Beside the original error -- you can easily fix that using other suggestions, I would like to suggest that you should not make feeds as instance variable. I can see your method getFeedsFromXml() is returning the list. So, I think it would have been better if you define that variable inside that method. And then, call the method like,
List<Feed> feeds = getFeedsFromXml(stringXml);
Or in case, this doesn't give you the desired behaviour, then you should rename the method to something, loadFeedsFromXml(). Making that as instance variable may result in threading issues.

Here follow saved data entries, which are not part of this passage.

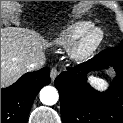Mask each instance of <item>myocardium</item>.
<instances>
[{
  "label": "myocardium",
  "mask_w": 123,
  "mask_h": 123,
  "mask_svg": "<svg viewBox=\"0 0 123 123\" xmlns=\"http://www.w3.org/2000/svg\"><path fill=\"white\" fill-rule=\"evenodd\" d=\"M104 37L105 33L101 27H91L72 44L70 57L76 62L89 59L103 43Z\"/></svg>",
  "instance_id": "1"
}]
</instances>
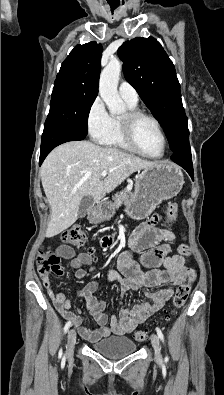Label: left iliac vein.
<instances>
[{
    "mask_svg": "<svg viewBox=\"0 0 224 395\" xmlns=\"http://www.w3.org/2000/svg\"><path fill=\"white\" fill-rule=\"evenodd\" d=\"M151 343L154 348V359L155 362L158 364H161L162 362V355L160 352V340L159 337L156 334L151 335Z\"/></svg>",
    "mask_w": 224,
    "mask_h": 395,
    "instance_id": "left-iliac-vein-1",
    "label": "left iliac vein"
}]
</instances>
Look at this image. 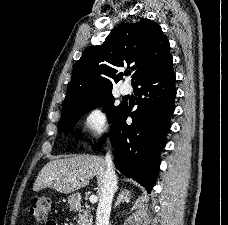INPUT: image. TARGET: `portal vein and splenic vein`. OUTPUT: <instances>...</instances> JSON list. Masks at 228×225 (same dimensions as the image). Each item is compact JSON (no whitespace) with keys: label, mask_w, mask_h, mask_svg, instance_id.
<instances>
[{"label":"portal vein and splenic vein","mask_w":228,"mask_h":225,"mask_svg":"<svg viewBox=\"0 0 228 225\" xmlns=\"http://www.w3.org/2000/svg\"><path fill=\"white\" fill-rule=\"evenodd\" d=\"M84 179H86V177H83V179H80V181H84ZM96 201H98V197H94V195H91L90 203H96Z\"/></svg>","instance_id":"obj_1"}]
</instances>
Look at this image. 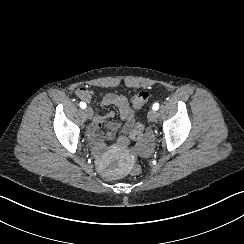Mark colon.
<instances>
[{"mask_svg":"<svg viewBox=\"0 0 244 244\" xmlns=\"http://www.w3.org/2000/svg\"><path fill=\"white\" fill-rule=\"evenodd\" d=\"M87 97L90 96L89 92H86ZM149 98L150 95L148 92H138L135 93L132 97V107L135 109H139L141 107H143L144 105H146V103L149 102ZM131 139L133 141H138L141 140L143 138V127L140 124H136L132 127L131 129ZM115 144L117 147L122 148L124 150H127L130 148L131 143L128 137L123 136V137H119L116 139ZM131 173L134 176H139L142 173V168L139 165H134L131 168Z\"/></svg>","mask_w":244,"mask_h":244,"instance_id":"5ec220e1","label":"colon"}]
</instances>
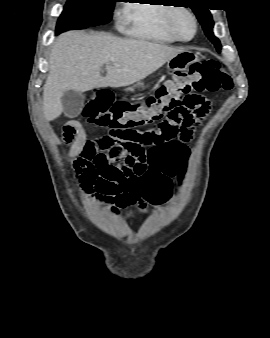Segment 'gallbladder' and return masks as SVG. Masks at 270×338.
I'll return each instance as SVG.
<instances>
[{
    "mask_svg": "<svg viewBox=\"0 0 270 338\" xmlns=\"http://www.w3.org/2000/svg\"><path fill=\"white\" fill-rule=\"evenodd\" d=\"M85 96L82 92L68 90L62 95L61 102L67 117H77L83 109Z\"/></svg>",
    "mask_w": 270,
    "mask_h": 338,
    "instance_id": "bac80fb5",
    "label": "gallbladder"
}]
</instances>
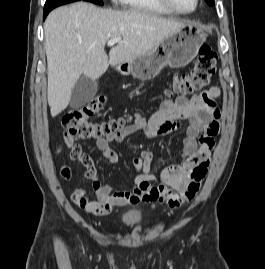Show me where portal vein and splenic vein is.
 Returning a JSON list of instances; mask_svg holds the SVG:
<instances>
[{"mask_svg":"<svg viewBox=\"0 0 265 269\" xmlns=\"http://www.w3.org/2000/svg\"><path fill=\"white\" fill-rule=\"evenodd\" d=\"M121 41V38H113V39H110L108 42H107V45L108 46H113L115 45L116 43L120 42Z\"/></svg>","mask_w":265,"mask_h":269,"instance_id":"1","label":"portal vein and splenic vein"}]
</instances>
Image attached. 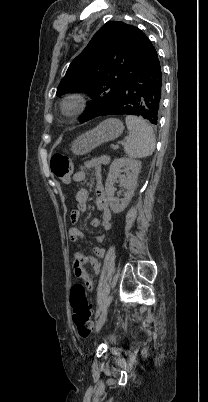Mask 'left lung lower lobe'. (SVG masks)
Instances as JSON below:
<instances>
[{
  "instance_id": "1",
  "label": "left lung lower lobe",
  "mask_w": 208,
  "mask_h": 402,
  "mask_svg": "<svg viewBox=\"0 0 208 402\" xmlns=\"http://www.w3.org/2000/svg\"><path fill=\"white\" fill-rule=\"evenodd\" d=\"M131 39L135 43V68L120 86L116 99L98 116L136 115L157 125L163 95L160 61L150 40L137 27H134Z\"/></svg>"
}]
</instances>
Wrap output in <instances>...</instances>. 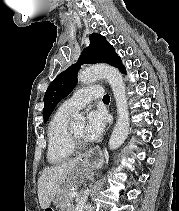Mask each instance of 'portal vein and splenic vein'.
Masks as SVG:
<instances>
[{
    "mask_svg": "<svg viewBox=\"0 0 179 211\" xmlns=\"http://www.w3.org/2000/svg\"><path fill=\"white\" fill-rule=\"evenodd\" d=\"M70 197H77L78 193L77 192H69Z\"/></svg>",
    "mask_w": 179,
    "mask_h": 211,
    "instance_id": "portal-vein-and-splenic-vein-1",
    "label": "portal vein and splenic vein"
}]
</instances>
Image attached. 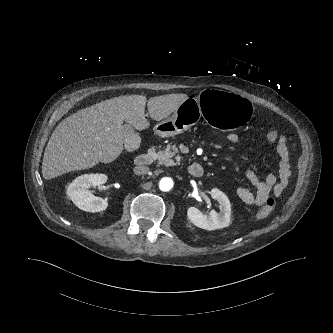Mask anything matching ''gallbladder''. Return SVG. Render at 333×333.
<instances>
[{
    "label": "gallbladder",
    "mask_w": 333,
    "mask_h": 333,
    "mask_svg": "<svg viewBox=\"0 0 333 333\" xmlns=\"http://www.w3.org/2000/svg\"><path fill=\"white\" fill-rule=\"evenodd\" d=\"M122 132L125 138V145L128 150L137 149L140 145V137L135 133L131 125L122 126Z\"/></svg>",
    "instance_id": "1"
}]
</instances>
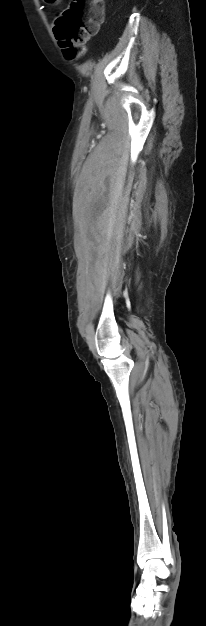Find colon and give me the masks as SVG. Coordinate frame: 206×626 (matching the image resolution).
<instances>
[{
    "mask_svg": "<svg viewBox=\"0 0 206 626\" xmlns=\"http://www.w3.org/2000/svg\"><path fill=\"white\" fill-rule=\"evenodd\" d=\"M103 19V0H70L68 7L56 15L53 27L66 58L76 59L82 54L84 44L97 33Z\"/></svg>",
    "mask_w": 206,
    "mask_h": 626,
    "instance_id": "5ec220e1",
    "label": "colon"
}]
</instances>
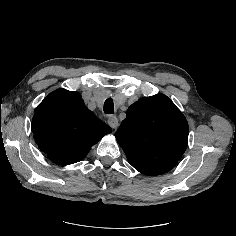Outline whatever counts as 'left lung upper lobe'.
<instances>
[{"instance_id": "5c2ea615", "label": "left lung upper lobe", "mask_w": 236, "mask_h": 236, "mask_svg": "<svg viewBox=\"0 0 236 236\" xmlns=\"http://www.w3.org/2000/svg\"><path fill=\"white\" fill-rule=\"evenodd\" d=\"M187 120L165 95L132 104L115 137L129 163L145 175H160L180 160L188 143Z\"/></svg>"}]
</instances>
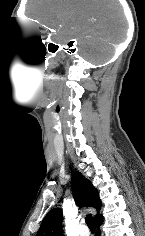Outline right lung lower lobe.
Here are the masks:
<instances>
[{
    "label": "right lung lower lobe",
    "instance_id": "1",
    "mask_svg": "<svg viewBox=\"0 0 145 236\" xmlns=\"http://www.w3.org/2000/svg\"><path fill=\"white\" fill-rule=\"evenodd\" d=\"M102 222H103V217L102 216L100 218H98L97 220H95V224L97 226L96 236H100L99 226L102 224Z\"/></svg>",
    "mask_w": 145,
    "mask_h": 236
}]
</instances>
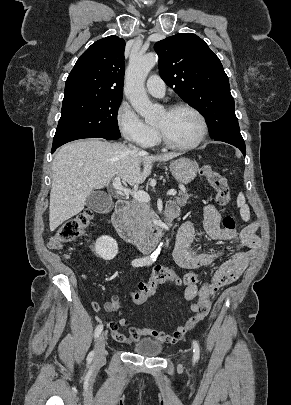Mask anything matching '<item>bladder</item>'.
Here are the masks:
<instances>
[{
  "label": "bladder",
  "mask_w": 291,
  "mask_h": 405,
  "mask_svg": "<svg viewBox=\"0 0 291 405\" xmlns=\"http://www.w3.org/2000/svg\"><path fill=\"white\" fill-rule=\"evenodd\" d=\"M133 351L143 356H157L162 352V344L151 338H143L133 345Z\"/></svg>",
  "instance_id": "1"
}]
</instances>
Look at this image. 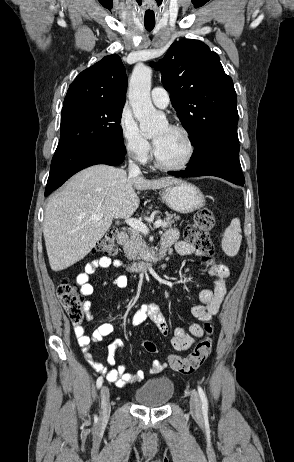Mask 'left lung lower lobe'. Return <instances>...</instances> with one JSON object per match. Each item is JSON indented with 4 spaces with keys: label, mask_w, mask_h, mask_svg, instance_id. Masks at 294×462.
Returning a JSON list of instances; mask_svg holds the SVG:
<instances>
[{
    "label": "left lung lower lobe",
    "mask_w": 294,
    "mask_h": 462,
    "mask_svg": "<svg viewBox=\"0 0 294 462\" xmlns=\"http://www.w3.org/2000/svg\"><path fill=\"white\" fill-rule=\"evenodd\" d=\"M192 156L185 171L171 172L178 177L217 176L234 184L245 183L239 162V141L237 124L229 123L220 127L213 135L194 146Z\"/></svg>",
    "instance_id": "left-lung-lower-lobe-1"
}]
</instances>
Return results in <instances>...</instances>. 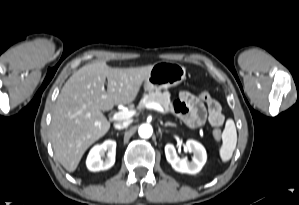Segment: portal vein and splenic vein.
Returning a JSON list of instances; mask_svg holds the SVG:
<instances>
[{"label": "portal vein and splenic vein", "mask_w": 299, "mask_h": 205, "mask_svg": "<svg viewBox=\"0 0 299 205\" xmlns=\"http://www.w3.org/2000/svg\"><path fill=\"white\" fill-rule=\"evenodd\" d=\"M147 108L149 109H154L156 111H159L163 114H165V110L164 108L159 104V103H156V102H151V103H148L146 105ZM136 111L135 110H130V111H119V112H116L113 116H112V119L115 120V121H120V120H125V119H129L131 118L133 115H135Z\"/></svg>", "instance_id": "portal-vein-and-splenic-vein-1"}]
</instances>
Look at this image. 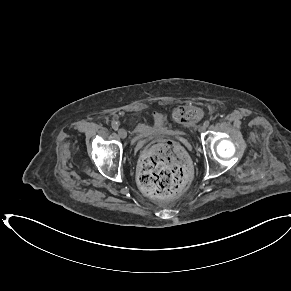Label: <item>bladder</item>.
Instances as JSON below:
<instances>
[{
  "instance_id": "31cf9c89",
  "label": "bladder",
  "mask_w": 291,
  "mask_h": 291,
  "mask_svg": "<svg viewBox=\"0 0 291 291\" xmlns=\"http://www.w3.org/2000/svg\"><path fill=\"white\" fill-rule=\"evenodd\" d=\"M169 130L166 120L162 114H157L151 124L136 127V134L139 136H149L161 134Z\"/></svg>"
}]
</instances>
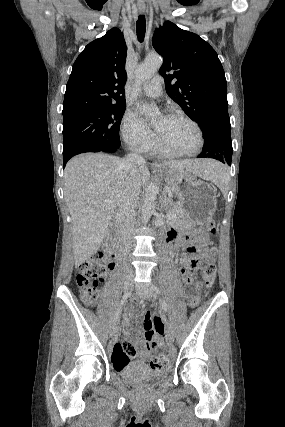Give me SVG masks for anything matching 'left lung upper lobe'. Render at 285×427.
I'll return each instance as SVG.
<instances>
[{"label":"left lung upper lobe","instance_id":"obj_1","mask_svg":"<svg viewBox=\"0 0 285 427\" xmlns=\"http://www.w3.org/2000/svg\"><path fill=\"white\" fill-rule=\"evenodd\" d=\"M152 44L164 59L159 72L166 92L186 115L200 127L230 123L225 73L215 50L170 21L155 31Z\"/></svg>","mask_w":285,"mask_h":427}]
</instances>
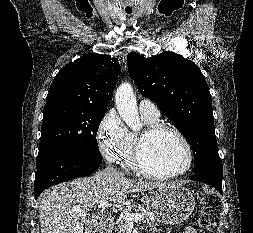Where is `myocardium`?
<instances>
[{"label": "myocardium", "instance_id": "obj_1", "mask_svg": "<svg viewBox=\"0 0 253 233\" xmlns=\"http://www.w3.org/2000/svg\"><path fill=\"white\" fill-rule=\"evenodd\" d=\"M161 132H170L174 134L184 145L187 153V163L182 170L176 172H155L148 169L147 166L145 165L143 160V151L146 146V143L149 139L153 138L154 136H156ZM133 161L137 171L147 177L157 179L176 178L183 176L190 171L194 162V152L190 142L178 128L166 123L158 122L147 126L146 129L141 134L138 135L133 154Z\"/></svg>", "mask_w": 253, "mask_h": 233}]
</instances>
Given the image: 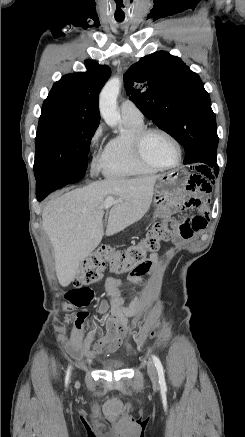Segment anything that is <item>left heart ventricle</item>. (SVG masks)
I'll use <instances>...</instances> for the list:
<instances>
[{"label": "left heart ventricle", "mask_w": 245, "mask_h": 437, "mask_svg": "<svg viewBox=\"0 0 245 437\" xmlns=\"http://www.w3.org/2000/svg\"><path fill=\"white\" fill-rule=\"evenodd\" d=\"M145 156L160 165H172L177 160V149L175 145L160 133H150L143 142Z\"/></svg>", "instance_id": "b2bd125f"}]
</instances>
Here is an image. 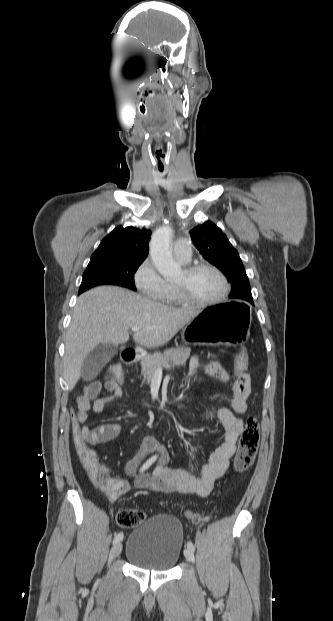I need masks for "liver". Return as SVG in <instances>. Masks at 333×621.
Here are the masks:
<instances>
[{"instance_id": "liver-1", "label": "liver", "mask_w": 333, "mask_h": 621, "mask_svg": "<svg viewBox=\"0 0 333 621\" xmlns=\"http://www.w3.org/2000/svg\"><path fill=\"white\" fill-rule=\"evenodd\" d=\"M199 313L159 304L115 286L83 293L66 333L63 375L68 388L75 387L85 359L99 344H122L129 340L130 328L138 326L141 329L133 340L145 348H156L170 341Z\"/></svg>"}]
</instances>
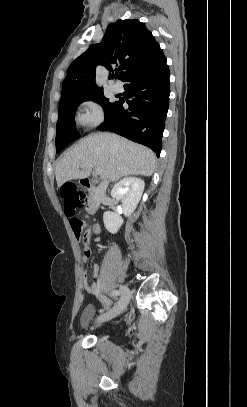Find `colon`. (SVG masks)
Instances as JSON below:
<instances>
[{
	"mask_svg": "<svg viewBox=\"0 0 247 407\" xmlns=\"http://www.w3.org/2000/svg\"><path fill=\"white\" fill-rule=\"evenodd\" d=\"M60 193L64 200V212L67 216H73L76 210L85 204L86 195L79 191L73 183L64 184ZM70 224L76 237L88 244L96 228H88L81 220L76 218L71 219Z\"/></svg>",
	"mask_w": 247,
	"mask_h": 407,
	"instance_id": "colon-1",
	"label": "colon"
}]
</instances>
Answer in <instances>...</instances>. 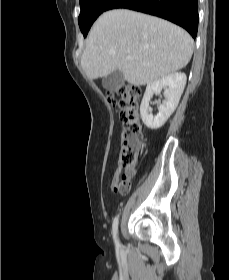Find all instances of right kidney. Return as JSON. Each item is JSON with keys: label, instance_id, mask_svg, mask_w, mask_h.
<instances>
[{"label": "right kidney", "instance_id": "1", "mask_svg": "<svg viewBox=\"0 0 229 280\" xmlns=\"http://www.w3.org/2000/svg\"><path fill=\"white\" fill-rule=\"evenodd\" d=\"M186 80L185 73L176 72L147 84L140 106V114L142 121L148 128L152 130L159 129L169 119L178 106ZM163 88H165V100L158 107V114L153 116L149 101L154 93H160Z\"/></svg>", "mask_w": 229, "mask_h": 280}]
</instances>
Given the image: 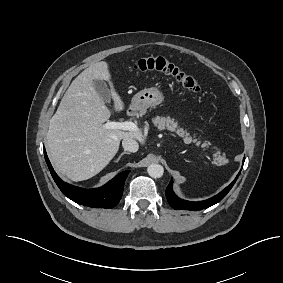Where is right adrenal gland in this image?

Now, trying to improve on your looping,
StringBuilder xmlStringReply = new StringBuilder("You have successfully added: \n");
for (Feed feed: feeds) {
feedList.add(feed);
xmlStringReply.append(f + "\n");
}
feedList.save(feedFile);
return xmlStringReply.toString();
Moreover, I found that your feedList is also a instance variable. And this again can cause threading issues, as it doesn't sound immutable or stateless. Synchronising the methods will give you performance issues. See if you can make it local to this method. A rule of thumb is to keep variable scope as narrow as possible.
A good rule of thumb is to view scope like this:
{ //This is a constructor
int i;
} // This is a deconstructor
anything that is created / instantiated between the curlies only lives inside the curlies. Whenever your working with variables and loops:
for(int i = 0; i < 10; i++){
//some code here
} // after this curly i is no longer in scope or accessible.